• _ASSIGNMENT_
Take from the records below each line that holds "Power".

Transcribed page contents:
=-=-=-=-=
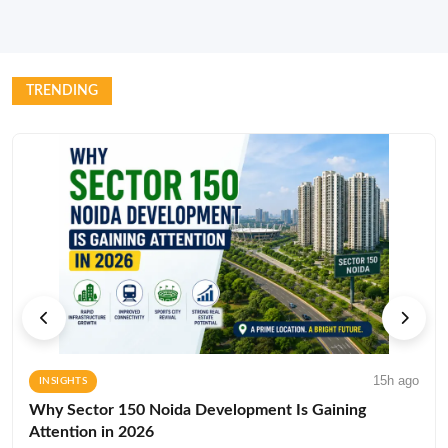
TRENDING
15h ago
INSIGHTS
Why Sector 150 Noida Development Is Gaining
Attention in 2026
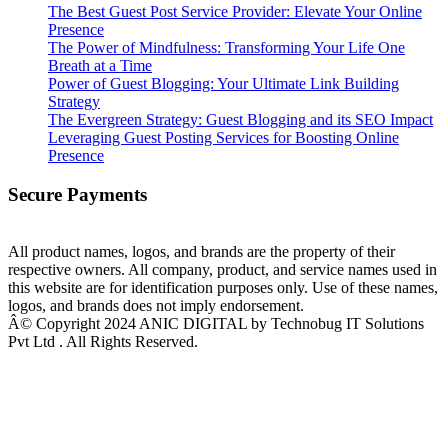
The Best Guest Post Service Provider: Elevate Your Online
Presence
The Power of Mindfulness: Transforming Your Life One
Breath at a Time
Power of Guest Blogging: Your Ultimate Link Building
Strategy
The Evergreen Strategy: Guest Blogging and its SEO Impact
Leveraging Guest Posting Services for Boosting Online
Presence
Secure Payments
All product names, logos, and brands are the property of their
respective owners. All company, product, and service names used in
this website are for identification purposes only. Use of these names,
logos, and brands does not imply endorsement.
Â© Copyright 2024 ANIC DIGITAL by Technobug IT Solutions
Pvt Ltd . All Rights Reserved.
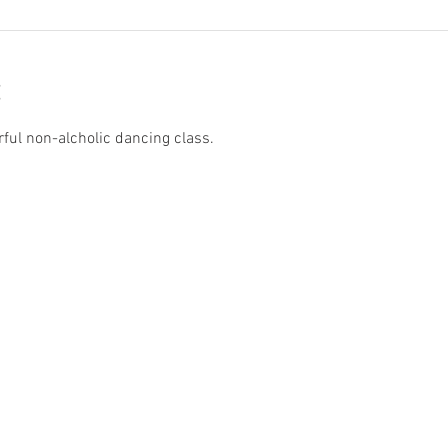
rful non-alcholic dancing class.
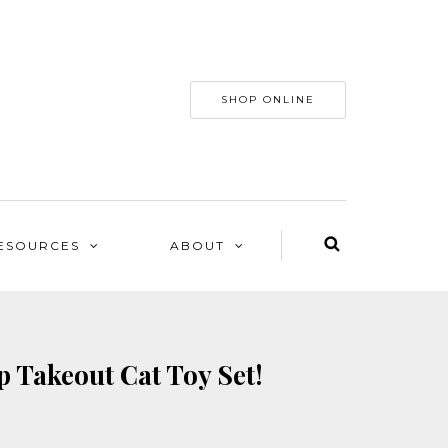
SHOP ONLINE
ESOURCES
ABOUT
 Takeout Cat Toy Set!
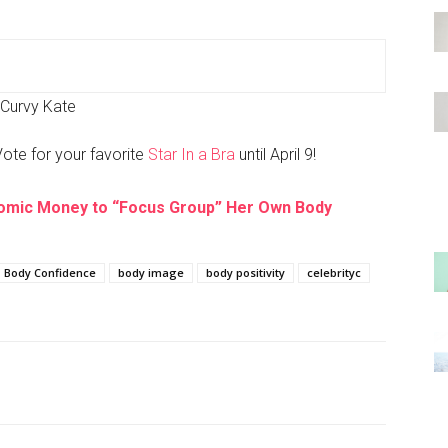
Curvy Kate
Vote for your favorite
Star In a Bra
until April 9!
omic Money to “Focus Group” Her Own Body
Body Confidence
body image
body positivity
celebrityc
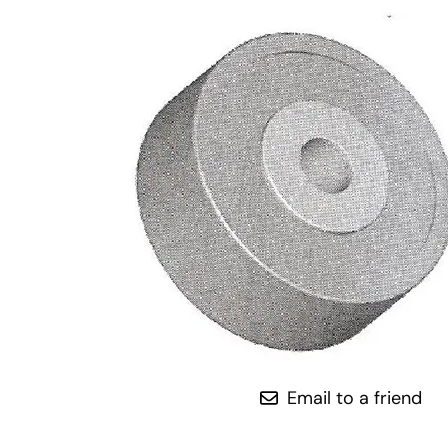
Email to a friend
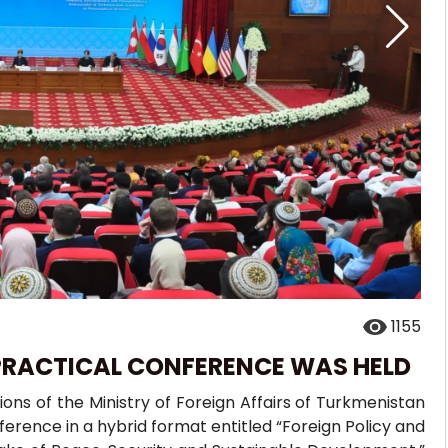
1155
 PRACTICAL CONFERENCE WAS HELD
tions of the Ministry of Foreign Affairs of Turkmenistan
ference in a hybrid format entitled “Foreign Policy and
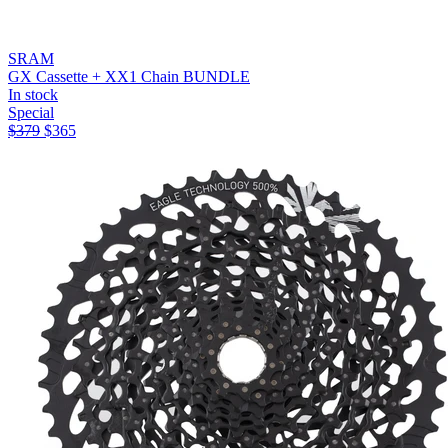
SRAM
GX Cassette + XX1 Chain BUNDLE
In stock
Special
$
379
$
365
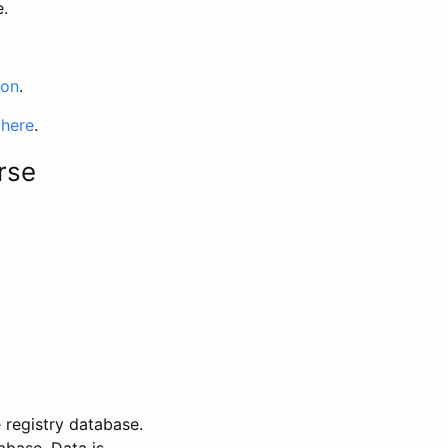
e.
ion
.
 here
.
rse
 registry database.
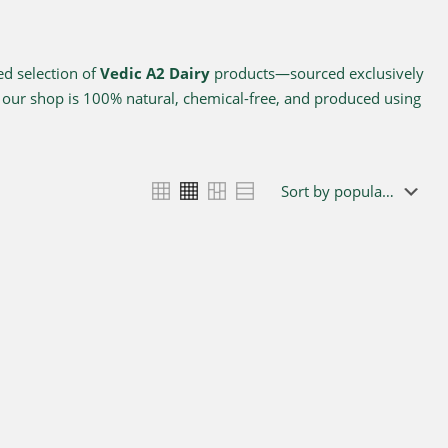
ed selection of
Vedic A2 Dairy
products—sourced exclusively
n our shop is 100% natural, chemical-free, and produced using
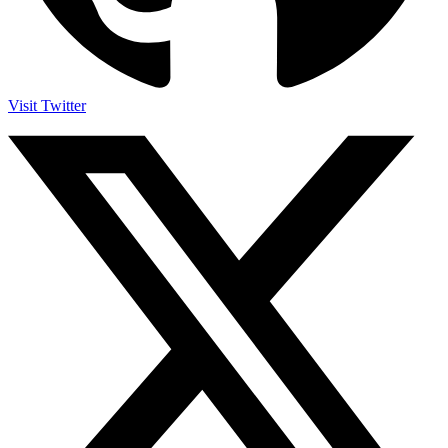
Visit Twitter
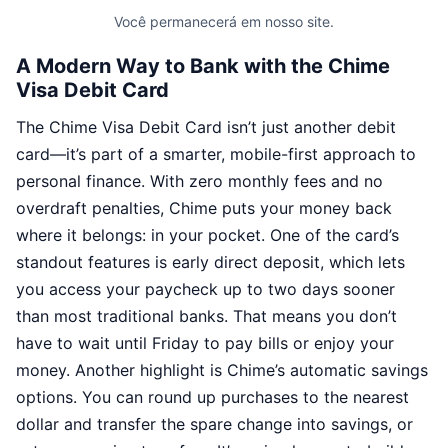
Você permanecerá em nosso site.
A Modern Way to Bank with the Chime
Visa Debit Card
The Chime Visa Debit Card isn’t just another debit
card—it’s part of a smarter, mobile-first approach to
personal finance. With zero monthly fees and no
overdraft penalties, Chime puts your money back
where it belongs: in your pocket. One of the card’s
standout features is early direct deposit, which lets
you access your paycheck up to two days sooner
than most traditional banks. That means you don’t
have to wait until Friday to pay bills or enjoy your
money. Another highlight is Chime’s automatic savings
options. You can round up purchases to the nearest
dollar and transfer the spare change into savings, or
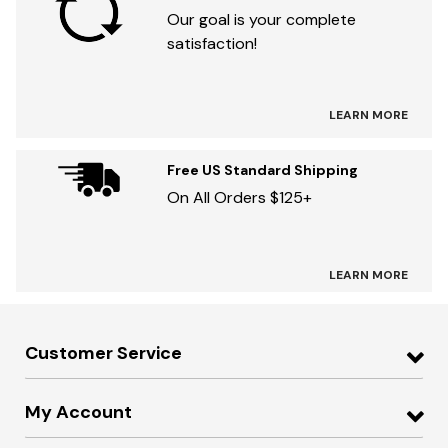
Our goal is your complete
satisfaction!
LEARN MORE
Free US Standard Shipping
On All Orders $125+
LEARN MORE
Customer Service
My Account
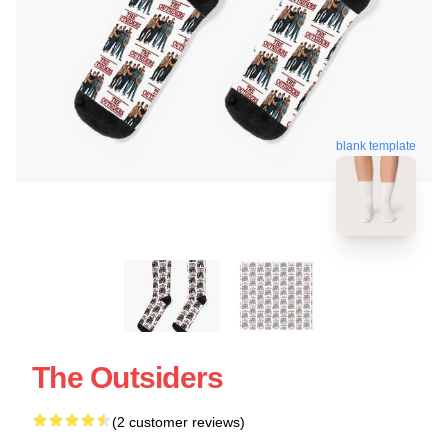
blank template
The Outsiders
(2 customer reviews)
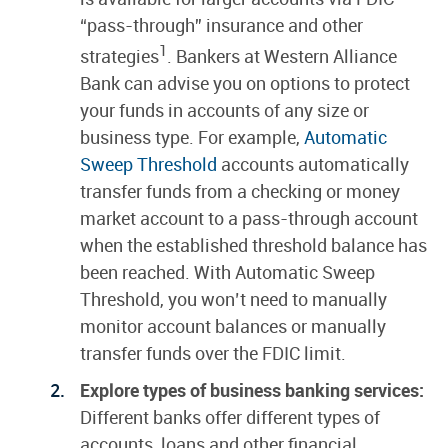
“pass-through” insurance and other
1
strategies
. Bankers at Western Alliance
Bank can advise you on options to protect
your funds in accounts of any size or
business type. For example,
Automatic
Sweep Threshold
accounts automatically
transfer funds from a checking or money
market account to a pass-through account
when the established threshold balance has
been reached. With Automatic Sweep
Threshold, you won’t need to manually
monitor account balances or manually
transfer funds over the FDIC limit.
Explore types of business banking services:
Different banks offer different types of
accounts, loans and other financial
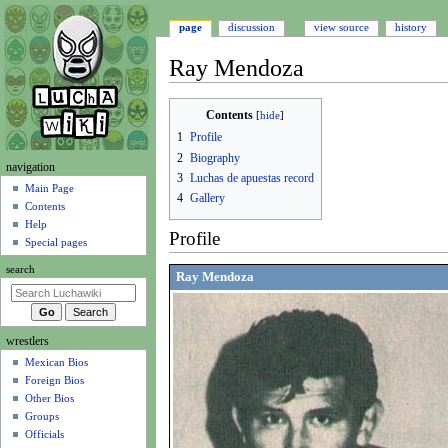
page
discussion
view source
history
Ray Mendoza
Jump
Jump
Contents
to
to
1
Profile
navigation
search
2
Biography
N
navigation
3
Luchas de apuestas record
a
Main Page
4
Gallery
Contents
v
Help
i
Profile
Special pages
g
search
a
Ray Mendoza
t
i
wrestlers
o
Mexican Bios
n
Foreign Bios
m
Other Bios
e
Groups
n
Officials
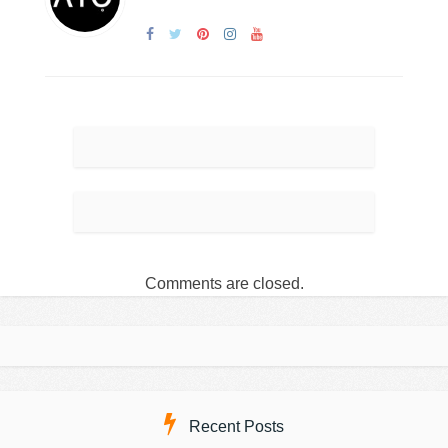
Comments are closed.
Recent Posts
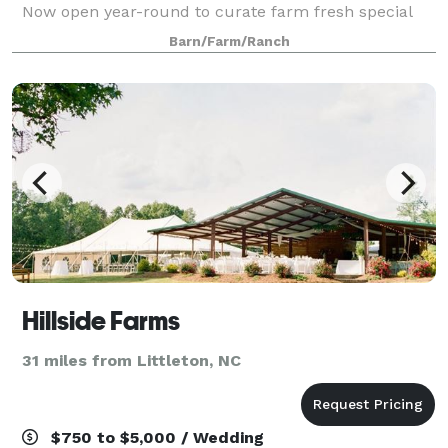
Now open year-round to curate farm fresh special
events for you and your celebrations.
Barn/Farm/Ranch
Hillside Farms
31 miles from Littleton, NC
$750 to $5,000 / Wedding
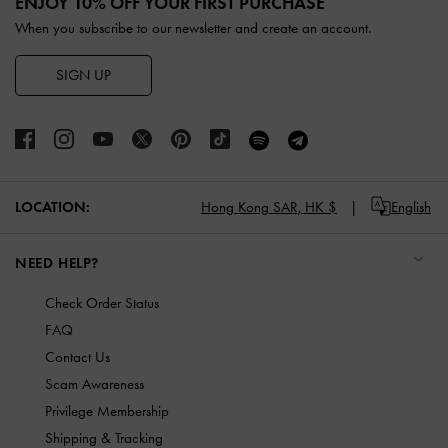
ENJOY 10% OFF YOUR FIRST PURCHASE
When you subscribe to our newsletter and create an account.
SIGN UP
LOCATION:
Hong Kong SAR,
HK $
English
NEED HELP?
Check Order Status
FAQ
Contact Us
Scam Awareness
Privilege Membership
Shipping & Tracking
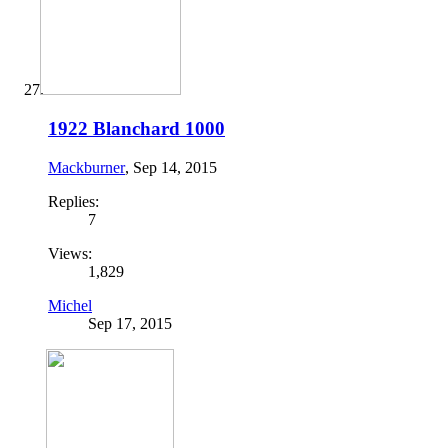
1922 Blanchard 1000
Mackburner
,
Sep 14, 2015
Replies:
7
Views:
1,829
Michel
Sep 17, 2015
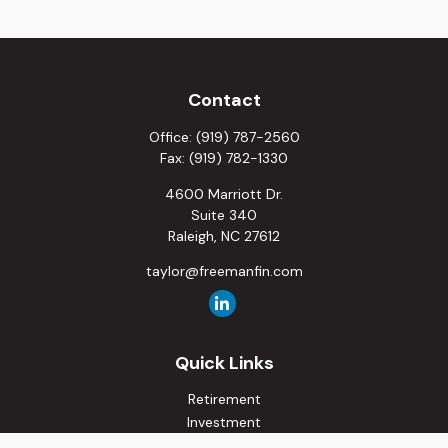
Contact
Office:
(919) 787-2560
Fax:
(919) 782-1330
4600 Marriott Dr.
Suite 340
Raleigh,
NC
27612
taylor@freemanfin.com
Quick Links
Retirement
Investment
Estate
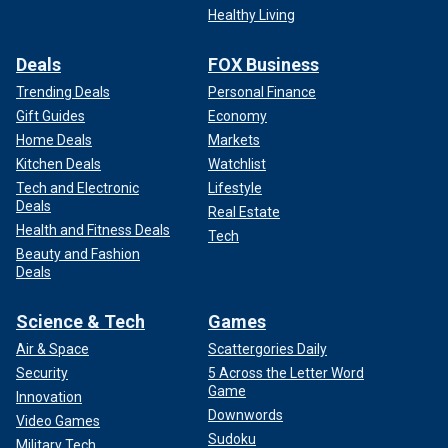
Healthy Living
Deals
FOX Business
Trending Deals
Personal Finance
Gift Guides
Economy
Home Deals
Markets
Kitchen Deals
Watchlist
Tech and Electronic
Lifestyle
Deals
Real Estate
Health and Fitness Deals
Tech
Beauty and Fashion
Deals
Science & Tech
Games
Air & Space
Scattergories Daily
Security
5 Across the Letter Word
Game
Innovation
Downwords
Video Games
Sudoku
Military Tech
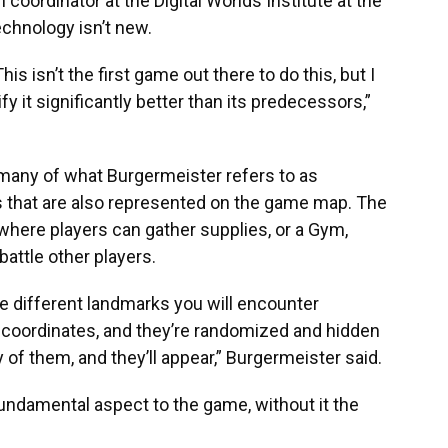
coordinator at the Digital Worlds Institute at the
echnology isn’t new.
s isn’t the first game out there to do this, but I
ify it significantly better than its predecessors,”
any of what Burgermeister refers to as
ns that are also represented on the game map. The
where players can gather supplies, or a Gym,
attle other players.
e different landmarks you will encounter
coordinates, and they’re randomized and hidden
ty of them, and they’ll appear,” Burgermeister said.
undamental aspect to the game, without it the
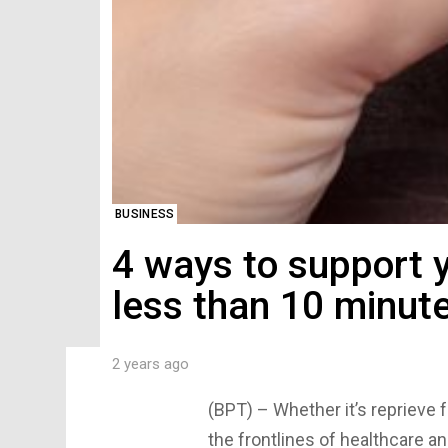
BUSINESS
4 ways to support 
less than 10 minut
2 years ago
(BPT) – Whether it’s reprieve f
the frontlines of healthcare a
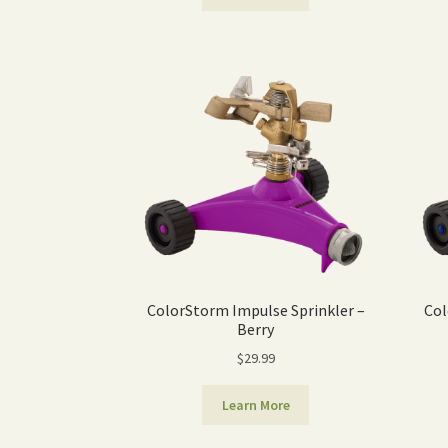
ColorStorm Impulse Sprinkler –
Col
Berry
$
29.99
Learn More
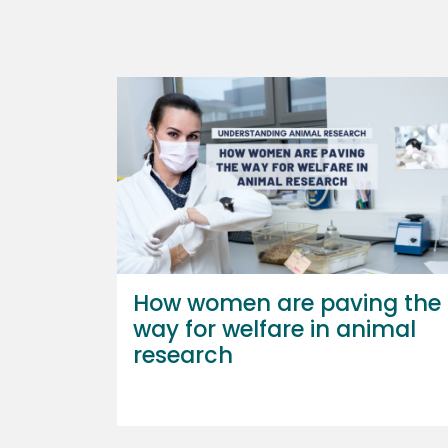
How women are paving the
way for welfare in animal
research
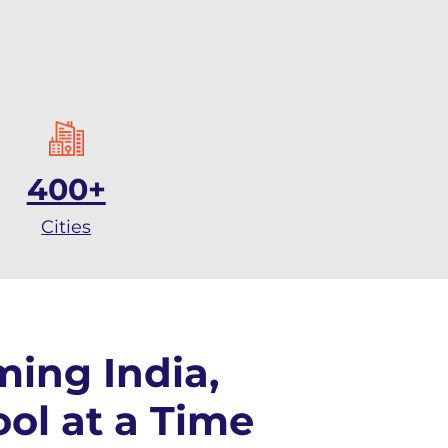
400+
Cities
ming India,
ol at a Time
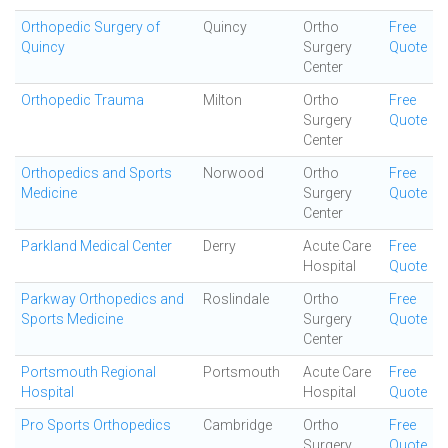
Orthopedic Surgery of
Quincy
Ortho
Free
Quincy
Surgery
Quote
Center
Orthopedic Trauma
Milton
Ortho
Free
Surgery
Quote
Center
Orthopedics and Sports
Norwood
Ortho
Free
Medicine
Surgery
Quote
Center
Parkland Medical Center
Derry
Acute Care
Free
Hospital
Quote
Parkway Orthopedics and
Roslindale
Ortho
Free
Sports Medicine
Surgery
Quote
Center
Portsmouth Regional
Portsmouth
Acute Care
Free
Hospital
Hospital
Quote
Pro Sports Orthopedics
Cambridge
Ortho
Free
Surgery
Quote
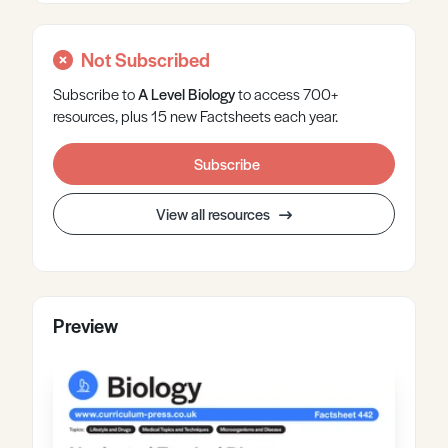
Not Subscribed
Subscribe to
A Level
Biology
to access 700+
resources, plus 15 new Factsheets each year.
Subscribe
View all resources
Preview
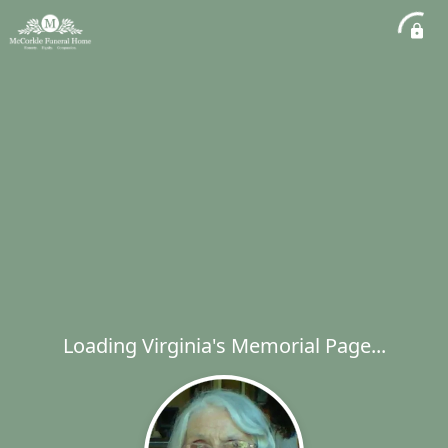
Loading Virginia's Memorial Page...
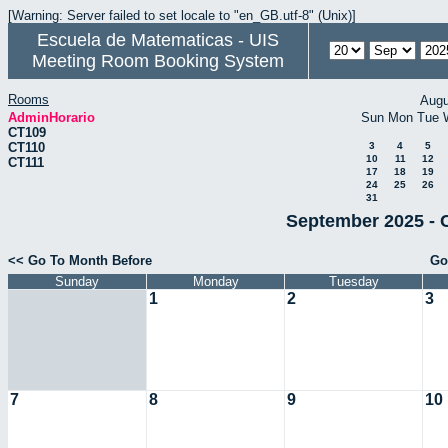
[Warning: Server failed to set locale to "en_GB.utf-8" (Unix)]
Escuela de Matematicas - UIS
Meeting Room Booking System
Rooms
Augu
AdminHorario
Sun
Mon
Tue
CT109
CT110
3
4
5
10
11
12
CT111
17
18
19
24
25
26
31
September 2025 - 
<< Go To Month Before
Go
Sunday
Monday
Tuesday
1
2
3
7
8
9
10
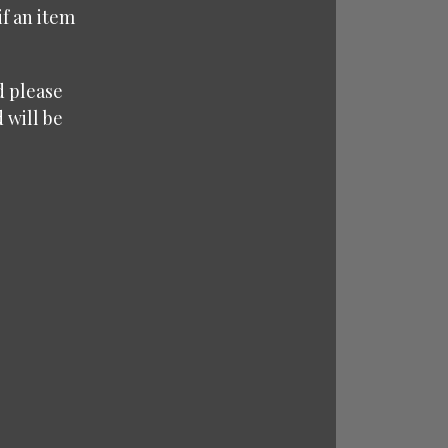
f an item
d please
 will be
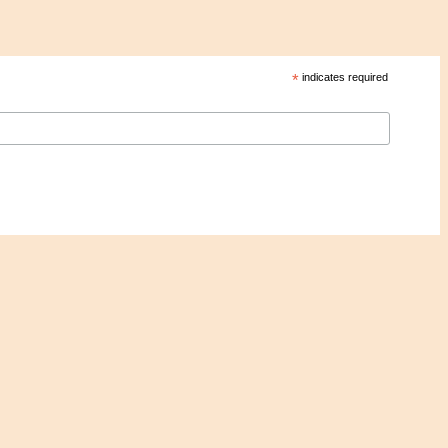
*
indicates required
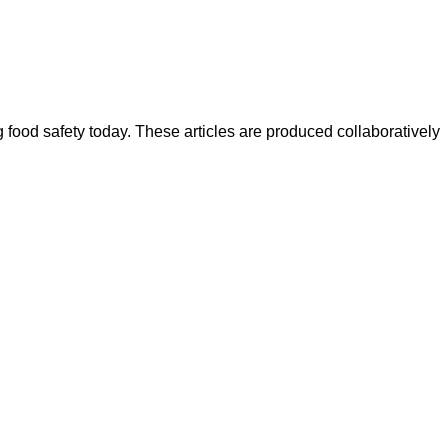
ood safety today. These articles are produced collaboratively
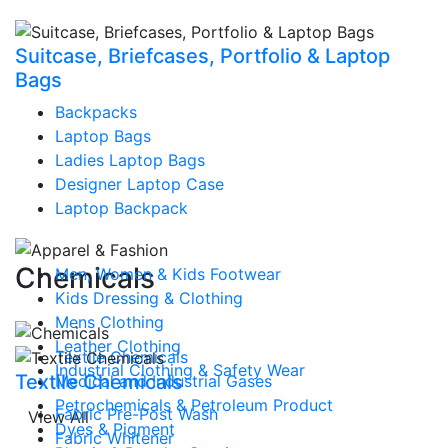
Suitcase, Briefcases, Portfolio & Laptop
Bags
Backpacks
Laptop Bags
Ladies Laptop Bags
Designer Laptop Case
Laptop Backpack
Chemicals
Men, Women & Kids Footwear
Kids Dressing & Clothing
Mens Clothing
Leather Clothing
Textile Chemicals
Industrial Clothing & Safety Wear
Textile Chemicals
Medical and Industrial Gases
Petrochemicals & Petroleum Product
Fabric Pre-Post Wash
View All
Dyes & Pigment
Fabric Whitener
=-=-=-=-=
• _TASK RESULT_
The Power of Mindfulness: Transforming Your Life One
Power of Guest Blogging: Your Ultimate Link Building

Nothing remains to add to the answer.